Thanks to all that read this. Please offer any assistance you can think of.
Thanks in advance,
Earlier you mentioned that you
Earlier you mentioned that you based your solver on sonicFoam. Have you tried using buoyantFoam ?
sonicFoam in contrast to buoyantFoam does not update the continuity and energy equations inside the pressure correction loop.
Also, you might compare your implementation of the buoyancy force with implementations in existing applications. Each of the following solvers uses a different method to include buoyancy:
Hi, I have used the buoyant
I have used the buoyantFoam solver but there is a strange result if I put an initial pressure gradient. For example, if I make the initial pressure 2e-5 * centres[celli] (the height) then after the model has run (adding a rho * g term in which should offset the pressure gradient exactly) there are vertical winds produced. They are alternatively stratified (positive then negative then positive etc.). Overall, it looks like the equlibrium is almost obtained but is not satisfied locally.
Can someone correct me if I am wrong but the values of the gradients are computed at the cell faces from the values at the cells centres. So, for example, if I know the pressure at two cells the gradient that is computed is the gradient at the cell face.

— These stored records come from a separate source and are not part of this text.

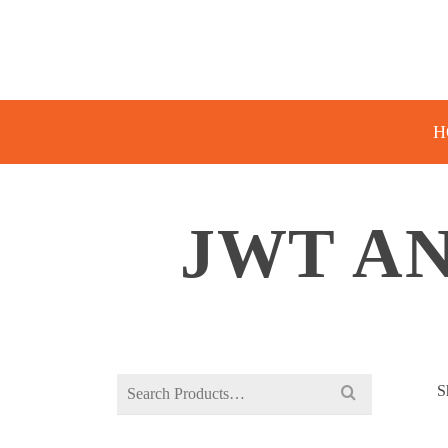
H
JWT AN
Search
S
for:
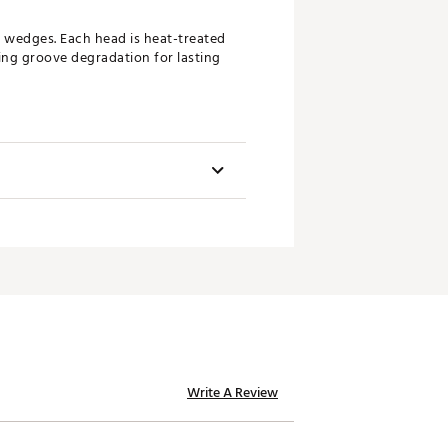
d wedges. Each head is heat-treated
ting groove degradation for lasting
ements our new grinds. Now 67%
inning shots.
Swingweight
golfers the versatility to tackle
D2
m performance from the fairway,
D2
D3
D4
hroughout the loft range to
te edge on the course.
D4
Write A Review
D4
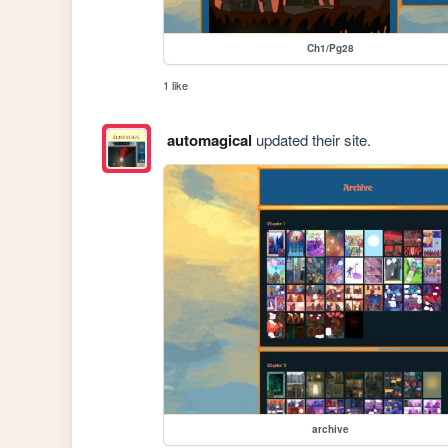
Ch1/Pg28
1 like
automagical
updated their site.
archive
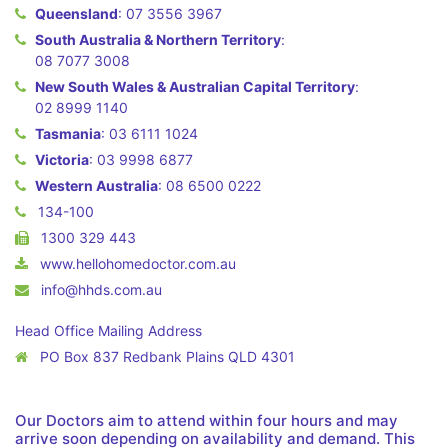
Queensland
:
07 3556 3967
South Australia & Northern Territory
:
08 7077 3008
New South Wales & Australian Capital Territory
:
02 8999 1140
Tasmania
:
03 6111 1024
Victoria
:
03 9998 6877
Western Australia
:
08 6500 0222
134-100
1300 329 443
www.hellohomedoctor.com.au
info@hhds.com.au
Head Office Mailing Address
PO Box 837 Redbank Plains QLD 4301
Our Doctors aim to attend within four hours and may
arrive soon depending on availability and demand. This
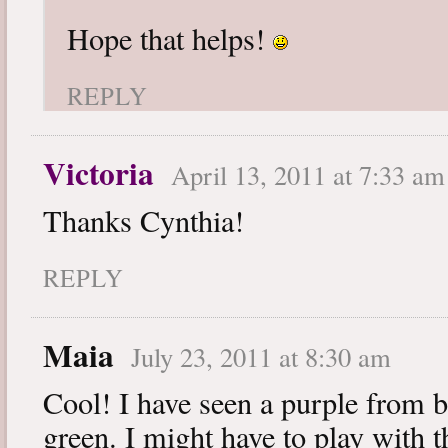
Hope that helps!
REPLY
Victoria
April 13, 2011 at 7:33 am
Thanks Cynthia!
REPLY
Maia
July 23, 2011 at 8:30 am
Cool! I have seen a purple from b
green. I might have to play with th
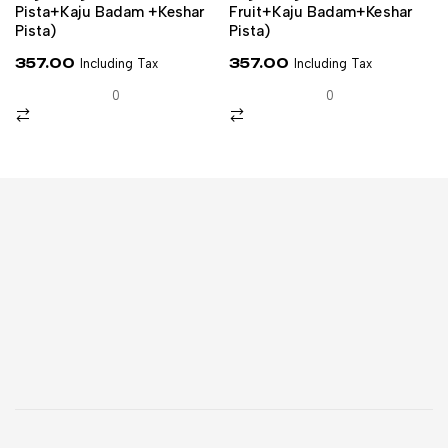
Pista+kaju Badam +keshar
Fruit+Kaju Badam+Keshar
Pista)
Pista)
357.00
357.00
Including Tax
Including Tax
0
0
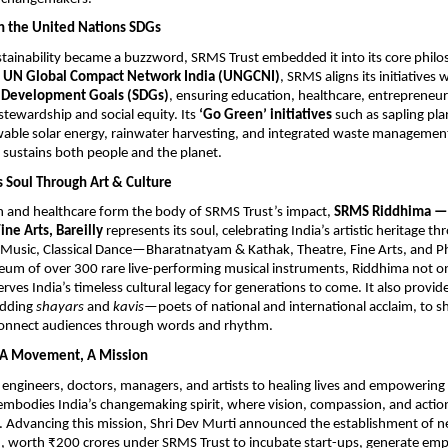
h the United Nations SDGs
tainability became a buzzword, SRMS Trust embedded it into its core philo
h
UN Global Compact Network India (UNGCNI)
, SRMS aligns its initiatives 
e Development Goals (SDGs)
, ensuring education, healthcare, entrepreneu
tewardship and social equity. Its
‘Go Green’ initiatives
such as sapling plan
wable solar energy, rainwater harvesting, and integrated waste management
 sustains both people and the planet.
s Soul Through Art & Culture
n and healthcare form the body of SRMS Trust’s impact,
SRMS Riddhima — 
ine Arts, Bareilly
represents its soul, celebrating India’s artistic heritage th
l Music, Classical Dance—Bharatnatyam & Kathak, Theatre, Fine Arts, and 
um of over 300 rare live-performing musical instruments, Riddhima not on
erves India’s timeless cultural legacy for generations to come. It also provid
udding
shayars
and
kavis
—poets of national and international acclaim, to s
 connect audiences through words and rhythm.
, A Movement, A Mission
engineers, doctors, managers, and artists to healing lives and empowerin
embodies India’s changemaking spirit, where vision, compassion, and action
 Advancing this mission, Shri Dev Murti announced the establishment of n
8, worth ₹200 crores under SRMS Trust to incubate start-ups, generate em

I think that this may be a possible cause of some of the issues I am having with the hydrostatic equilibrium problem.
Hello, If the above post is
If the above post is correct then it would be useful for me to be able to generate a density value at the cell face. Is there a way of doing this already? I looked at faceInterpolation but I think this might be operating in the wrong direction, ie interpolating from the face to the cell center.